- **Exercise requirements**
Your response should be every line from the entries that includes the string "tingkat".

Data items
____
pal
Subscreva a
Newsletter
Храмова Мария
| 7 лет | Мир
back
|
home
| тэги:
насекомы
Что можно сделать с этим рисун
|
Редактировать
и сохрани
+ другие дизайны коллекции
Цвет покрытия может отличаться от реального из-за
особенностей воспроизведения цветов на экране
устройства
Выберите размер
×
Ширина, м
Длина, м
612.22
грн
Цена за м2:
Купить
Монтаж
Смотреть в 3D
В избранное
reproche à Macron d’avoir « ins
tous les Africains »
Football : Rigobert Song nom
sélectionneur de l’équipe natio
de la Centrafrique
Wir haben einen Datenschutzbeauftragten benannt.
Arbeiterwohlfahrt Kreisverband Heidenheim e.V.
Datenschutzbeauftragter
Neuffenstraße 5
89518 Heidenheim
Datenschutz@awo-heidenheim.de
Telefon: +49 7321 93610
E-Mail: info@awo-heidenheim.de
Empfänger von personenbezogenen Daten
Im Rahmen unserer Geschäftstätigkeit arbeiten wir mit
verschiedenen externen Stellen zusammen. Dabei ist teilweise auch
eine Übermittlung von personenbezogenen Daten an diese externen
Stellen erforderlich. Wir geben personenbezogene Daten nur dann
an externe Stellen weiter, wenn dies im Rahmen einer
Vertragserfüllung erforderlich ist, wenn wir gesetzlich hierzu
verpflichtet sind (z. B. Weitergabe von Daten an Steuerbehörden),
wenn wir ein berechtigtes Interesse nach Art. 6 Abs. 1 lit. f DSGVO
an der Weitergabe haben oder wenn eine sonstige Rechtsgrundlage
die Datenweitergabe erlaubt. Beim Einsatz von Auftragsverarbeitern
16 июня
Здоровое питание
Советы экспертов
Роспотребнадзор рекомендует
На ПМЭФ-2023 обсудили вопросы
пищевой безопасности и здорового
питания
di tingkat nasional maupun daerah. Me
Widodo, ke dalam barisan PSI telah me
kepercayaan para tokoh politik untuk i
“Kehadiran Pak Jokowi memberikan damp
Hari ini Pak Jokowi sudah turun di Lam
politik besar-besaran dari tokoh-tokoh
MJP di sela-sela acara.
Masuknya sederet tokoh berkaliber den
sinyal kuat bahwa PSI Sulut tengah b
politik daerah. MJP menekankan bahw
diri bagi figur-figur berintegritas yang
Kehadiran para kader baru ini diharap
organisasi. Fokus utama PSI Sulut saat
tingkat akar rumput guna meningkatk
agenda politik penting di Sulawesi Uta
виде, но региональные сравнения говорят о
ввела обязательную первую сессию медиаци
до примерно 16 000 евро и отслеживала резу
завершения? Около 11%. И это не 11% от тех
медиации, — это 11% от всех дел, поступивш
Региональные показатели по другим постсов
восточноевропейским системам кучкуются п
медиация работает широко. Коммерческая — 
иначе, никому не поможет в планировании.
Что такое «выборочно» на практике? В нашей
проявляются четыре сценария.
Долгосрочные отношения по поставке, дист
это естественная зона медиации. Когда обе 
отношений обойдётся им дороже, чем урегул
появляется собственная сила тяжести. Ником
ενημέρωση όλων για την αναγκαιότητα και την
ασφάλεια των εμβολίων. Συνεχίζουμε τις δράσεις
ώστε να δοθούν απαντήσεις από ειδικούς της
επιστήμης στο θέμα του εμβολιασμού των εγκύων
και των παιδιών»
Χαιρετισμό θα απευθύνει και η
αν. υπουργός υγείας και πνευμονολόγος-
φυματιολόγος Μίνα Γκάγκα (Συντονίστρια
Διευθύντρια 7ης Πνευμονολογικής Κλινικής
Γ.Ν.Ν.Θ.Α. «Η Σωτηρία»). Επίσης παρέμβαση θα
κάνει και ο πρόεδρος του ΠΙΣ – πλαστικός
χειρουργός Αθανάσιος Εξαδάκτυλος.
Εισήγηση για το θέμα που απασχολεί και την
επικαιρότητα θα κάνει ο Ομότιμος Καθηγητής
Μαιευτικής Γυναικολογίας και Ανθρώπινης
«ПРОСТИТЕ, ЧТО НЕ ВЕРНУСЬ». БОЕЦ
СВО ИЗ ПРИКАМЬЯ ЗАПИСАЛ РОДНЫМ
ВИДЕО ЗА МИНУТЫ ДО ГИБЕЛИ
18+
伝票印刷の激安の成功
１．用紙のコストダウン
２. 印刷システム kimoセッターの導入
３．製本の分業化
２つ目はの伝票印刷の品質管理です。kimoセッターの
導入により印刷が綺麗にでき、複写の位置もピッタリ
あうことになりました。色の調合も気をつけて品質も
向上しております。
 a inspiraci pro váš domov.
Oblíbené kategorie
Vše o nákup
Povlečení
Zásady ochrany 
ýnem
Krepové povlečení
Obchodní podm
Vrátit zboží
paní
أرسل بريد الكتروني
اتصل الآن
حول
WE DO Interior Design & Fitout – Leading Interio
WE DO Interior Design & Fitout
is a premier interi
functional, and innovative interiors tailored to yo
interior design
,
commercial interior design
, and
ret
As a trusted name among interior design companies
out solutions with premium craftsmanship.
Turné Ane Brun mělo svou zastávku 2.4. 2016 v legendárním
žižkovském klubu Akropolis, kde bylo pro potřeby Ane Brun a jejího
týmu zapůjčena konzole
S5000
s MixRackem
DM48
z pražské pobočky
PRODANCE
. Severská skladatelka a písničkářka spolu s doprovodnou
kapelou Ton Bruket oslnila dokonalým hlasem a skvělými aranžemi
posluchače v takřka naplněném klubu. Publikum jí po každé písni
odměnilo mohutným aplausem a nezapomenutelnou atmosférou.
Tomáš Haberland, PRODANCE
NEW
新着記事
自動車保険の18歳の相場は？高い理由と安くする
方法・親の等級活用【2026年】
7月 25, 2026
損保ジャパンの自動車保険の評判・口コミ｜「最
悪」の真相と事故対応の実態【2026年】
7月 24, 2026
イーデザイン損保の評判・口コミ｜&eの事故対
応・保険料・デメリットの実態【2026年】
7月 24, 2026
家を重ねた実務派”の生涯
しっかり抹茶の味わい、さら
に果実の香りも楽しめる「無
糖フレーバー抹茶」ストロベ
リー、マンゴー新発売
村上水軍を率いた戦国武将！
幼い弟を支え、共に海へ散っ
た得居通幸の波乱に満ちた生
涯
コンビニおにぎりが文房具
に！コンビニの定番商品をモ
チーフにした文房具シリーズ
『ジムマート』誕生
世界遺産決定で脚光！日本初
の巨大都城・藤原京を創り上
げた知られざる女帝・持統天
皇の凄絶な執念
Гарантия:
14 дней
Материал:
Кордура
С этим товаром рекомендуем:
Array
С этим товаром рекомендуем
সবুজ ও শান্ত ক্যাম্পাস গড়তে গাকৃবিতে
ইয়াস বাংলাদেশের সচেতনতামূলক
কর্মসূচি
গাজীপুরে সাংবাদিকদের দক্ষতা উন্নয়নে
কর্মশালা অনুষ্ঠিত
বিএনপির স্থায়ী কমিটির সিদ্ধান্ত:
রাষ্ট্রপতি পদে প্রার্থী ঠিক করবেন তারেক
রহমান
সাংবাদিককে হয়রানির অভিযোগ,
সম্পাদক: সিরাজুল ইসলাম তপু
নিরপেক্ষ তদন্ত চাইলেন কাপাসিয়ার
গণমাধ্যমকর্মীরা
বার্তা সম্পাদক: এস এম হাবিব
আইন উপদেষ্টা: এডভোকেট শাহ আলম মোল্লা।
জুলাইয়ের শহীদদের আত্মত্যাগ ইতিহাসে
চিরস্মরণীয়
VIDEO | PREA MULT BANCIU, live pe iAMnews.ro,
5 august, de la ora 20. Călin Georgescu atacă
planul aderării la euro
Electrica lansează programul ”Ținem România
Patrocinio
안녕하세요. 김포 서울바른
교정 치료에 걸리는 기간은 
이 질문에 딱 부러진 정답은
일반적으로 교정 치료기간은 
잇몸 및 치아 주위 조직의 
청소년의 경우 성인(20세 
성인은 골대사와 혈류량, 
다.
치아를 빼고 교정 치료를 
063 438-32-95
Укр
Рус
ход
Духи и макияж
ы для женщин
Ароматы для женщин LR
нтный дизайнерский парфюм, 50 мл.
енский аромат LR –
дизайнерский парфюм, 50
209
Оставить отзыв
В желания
____
- **Answer box**
di tingkat nasional maupun daerah. Me
tingkat akar rumput guna meningkatk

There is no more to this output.